> **Source records**:

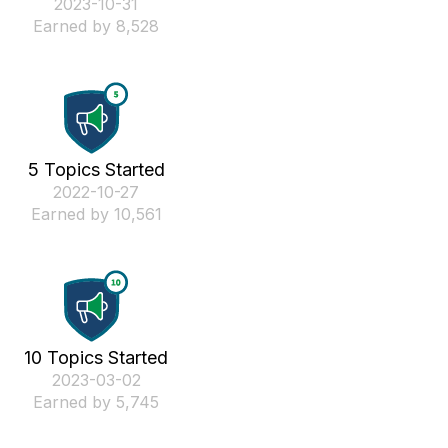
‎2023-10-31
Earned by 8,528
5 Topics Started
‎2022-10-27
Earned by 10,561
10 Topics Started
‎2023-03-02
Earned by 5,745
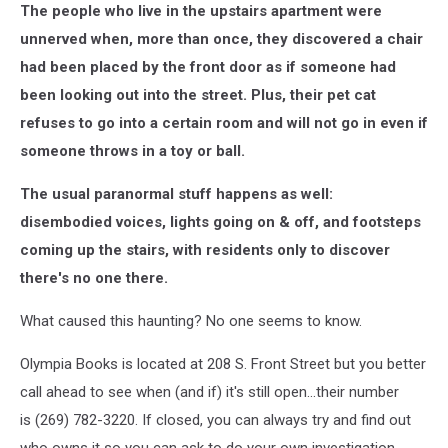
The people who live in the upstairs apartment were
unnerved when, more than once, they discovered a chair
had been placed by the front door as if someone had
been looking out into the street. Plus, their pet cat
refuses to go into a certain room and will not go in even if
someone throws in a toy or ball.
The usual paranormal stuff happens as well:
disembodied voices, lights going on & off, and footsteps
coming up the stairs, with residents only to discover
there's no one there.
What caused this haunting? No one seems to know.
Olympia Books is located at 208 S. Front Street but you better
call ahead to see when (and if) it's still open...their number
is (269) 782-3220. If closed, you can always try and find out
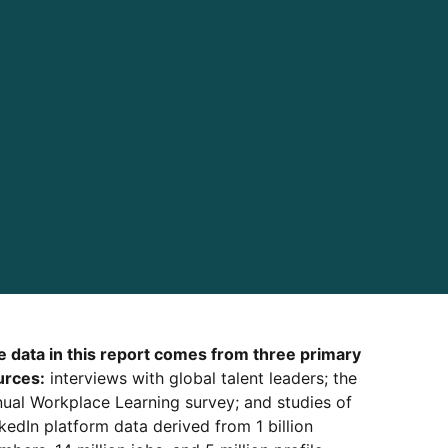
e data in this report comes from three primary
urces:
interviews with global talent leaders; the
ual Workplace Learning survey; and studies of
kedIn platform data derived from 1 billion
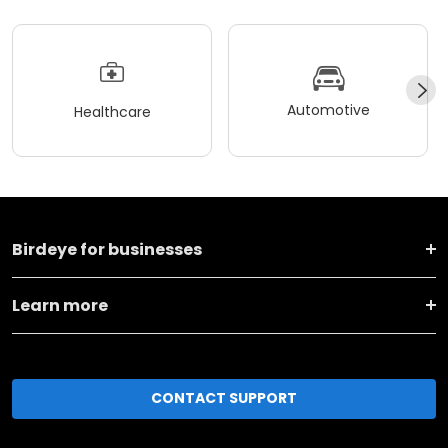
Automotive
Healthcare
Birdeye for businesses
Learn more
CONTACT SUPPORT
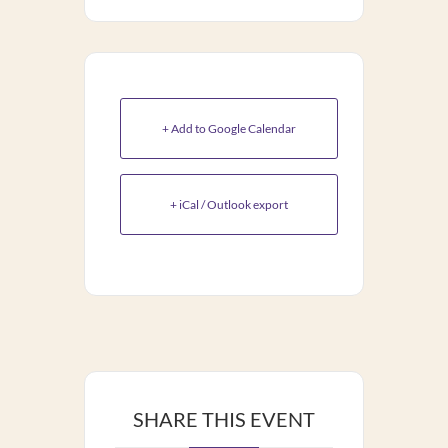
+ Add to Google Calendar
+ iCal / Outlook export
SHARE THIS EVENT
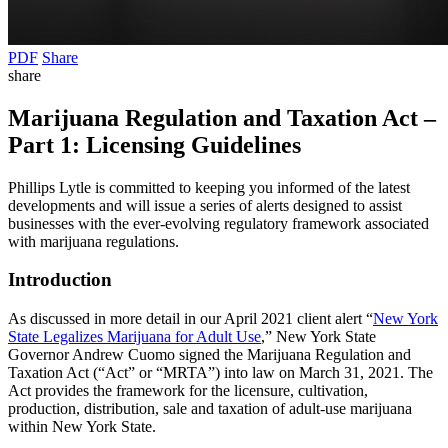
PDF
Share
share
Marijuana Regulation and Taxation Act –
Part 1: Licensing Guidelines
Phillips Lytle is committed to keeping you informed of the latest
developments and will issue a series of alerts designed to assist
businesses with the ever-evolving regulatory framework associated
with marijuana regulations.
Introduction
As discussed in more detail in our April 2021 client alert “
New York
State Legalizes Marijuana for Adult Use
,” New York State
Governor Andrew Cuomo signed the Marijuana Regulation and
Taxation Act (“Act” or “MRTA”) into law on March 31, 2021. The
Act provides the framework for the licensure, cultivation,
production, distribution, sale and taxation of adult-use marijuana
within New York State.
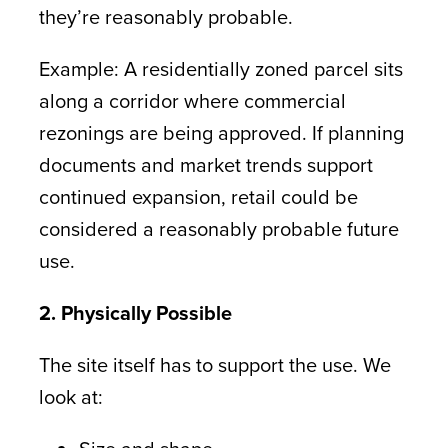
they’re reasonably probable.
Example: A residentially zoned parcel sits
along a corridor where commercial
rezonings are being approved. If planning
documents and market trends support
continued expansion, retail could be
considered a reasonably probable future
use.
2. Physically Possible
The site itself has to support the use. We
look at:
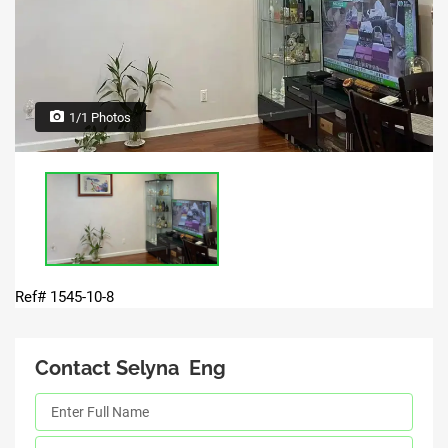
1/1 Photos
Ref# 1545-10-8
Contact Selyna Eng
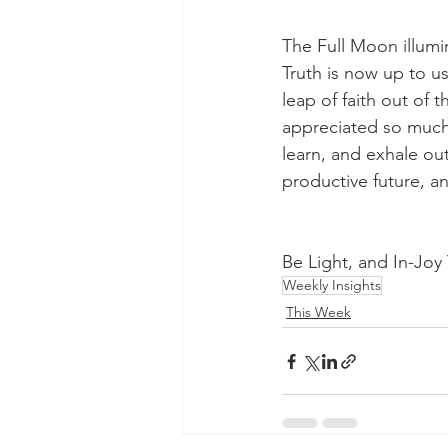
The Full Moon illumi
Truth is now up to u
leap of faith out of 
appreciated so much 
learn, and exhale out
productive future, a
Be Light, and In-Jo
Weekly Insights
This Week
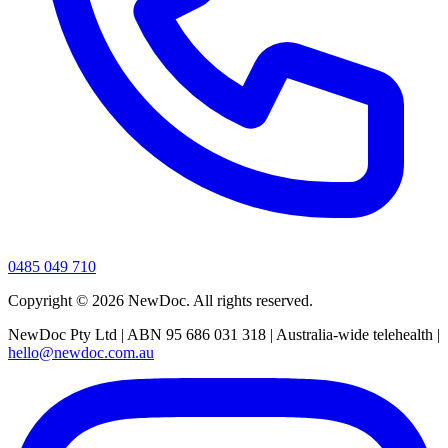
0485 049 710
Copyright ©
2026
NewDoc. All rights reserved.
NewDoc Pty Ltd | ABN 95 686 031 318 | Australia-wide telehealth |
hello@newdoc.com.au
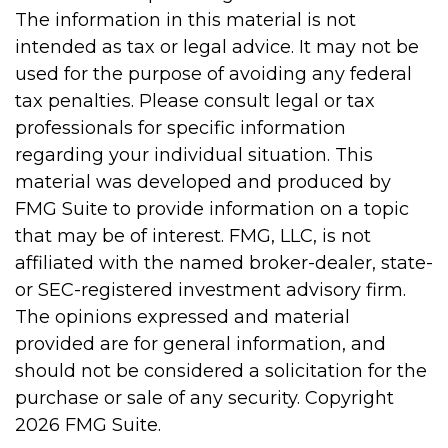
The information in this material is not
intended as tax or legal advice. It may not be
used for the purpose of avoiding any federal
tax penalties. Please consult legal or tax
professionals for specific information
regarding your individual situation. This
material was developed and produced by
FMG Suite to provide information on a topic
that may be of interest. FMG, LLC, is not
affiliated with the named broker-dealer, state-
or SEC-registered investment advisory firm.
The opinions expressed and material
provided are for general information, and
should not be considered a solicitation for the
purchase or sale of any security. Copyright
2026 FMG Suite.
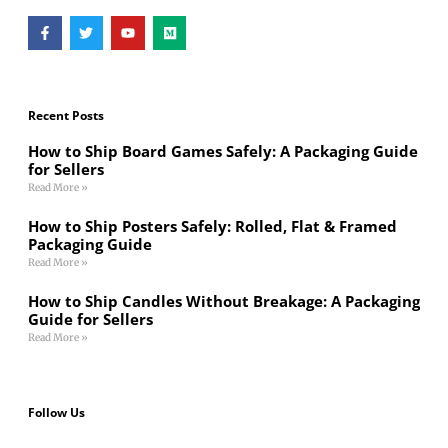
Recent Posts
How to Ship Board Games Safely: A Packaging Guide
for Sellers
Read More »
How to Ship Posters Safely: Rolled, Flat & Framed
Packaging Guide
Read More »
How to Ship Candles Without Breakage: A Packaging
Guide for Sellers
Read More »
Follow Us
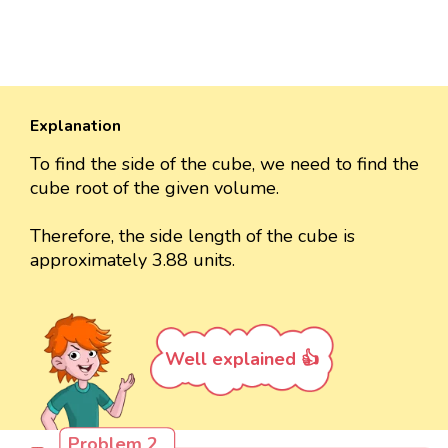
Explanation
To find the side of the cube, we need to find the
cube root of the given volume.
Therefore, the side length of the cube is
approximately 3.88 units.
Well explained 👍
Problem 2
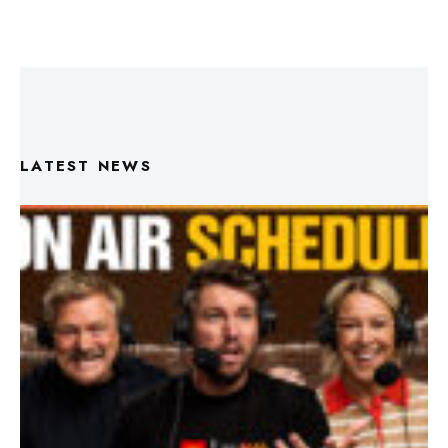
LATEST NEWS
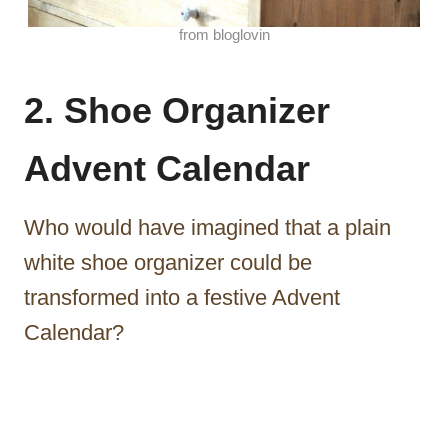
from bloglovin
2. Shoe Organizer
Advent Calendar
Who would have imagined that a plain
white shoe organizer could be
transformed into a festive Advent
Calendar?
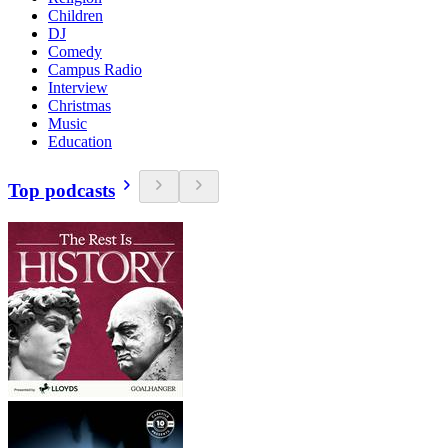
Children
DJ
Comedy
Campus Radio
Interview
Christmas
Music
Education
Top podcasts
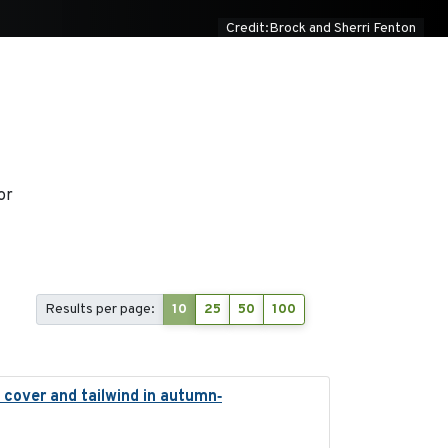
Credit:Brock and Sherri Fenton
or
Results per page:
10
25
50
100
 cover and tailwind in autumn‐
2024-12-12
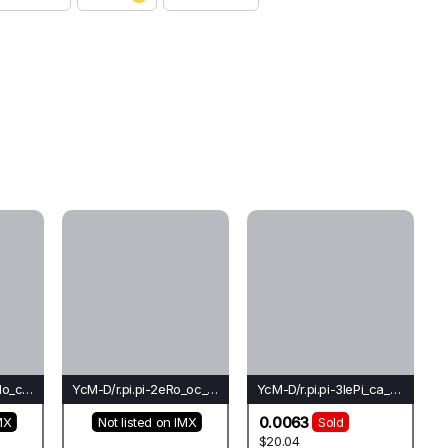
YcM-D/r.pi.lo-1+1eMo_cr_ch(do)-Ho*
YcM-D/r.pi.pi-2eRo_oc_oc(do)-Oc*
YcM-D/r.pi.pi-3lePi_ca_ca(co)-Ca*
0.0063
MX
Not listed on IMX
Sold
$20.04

> **Exercise prompt**: Copy exactly the lines that begin at the one containing "intended as tax" and end at the last line of the records, both included, omitting the pictures.

> **Response to this task**:
intended as tax or legal advice. It may not be
used for the purpose of avoiding any federal
tax penalties. Please consult legal or tax
professionals for specific information
regarding your individual situation. This
material was developed and produced by
FMG Suite to provide information on a topic
that may be of interest. FMG, LLC, is not
affiliated with the named broker-dealer, state-
or SEC-registered investment advisory firm.
The opinions expressed and material
provided are for general information, and
should not be considered a solicitation for the
purchase or sale of any security. Copyright
2026 FMG Suite.
Recent Posts
How to Ship Board Games Safely: A Packaging Guide
for Sellers
Read More »
How to Ship Posters Safely: Rolled, Flat & Framed
Packaging Guide
Read More »
How to Ship Candles Without Breakage: A Packaging
Guide for Sellers
Read More »
Follow Us
Explanation
To find the side of the cube, we need to find the
cube root of the given volume.
Therefore, the side length of the cube is
approximately 3.88 units.
Well explained 👍
Problem 2
LATEST NEWS
from bloglovin
2. Shoe Organizer
Advent Calendar
Who would have imagined that a plain
white shoe organizer could be
transformed into a festive Advent
Calendar?
Children
DJ
Comedy
Campus Radio
Interview
Christmas
Music
Education
Top podcasts
Credit:Brock and Sherri Fenton
or
Results per page:
10
25
50
100
 cover and tailwind in autumn‐
2024-12-12
YcM-D/r.pi.lo-1+1eMo_cr_ch(do)-Ho*
YcM-D/r.pi.pi-2eRo_oc_oc(do)-Oc*
YcM-D/r.pi.pi-3lePi_ca_ca(co)-Ca*
0.0063
MX
Not listed on IMX
Sold
$20.04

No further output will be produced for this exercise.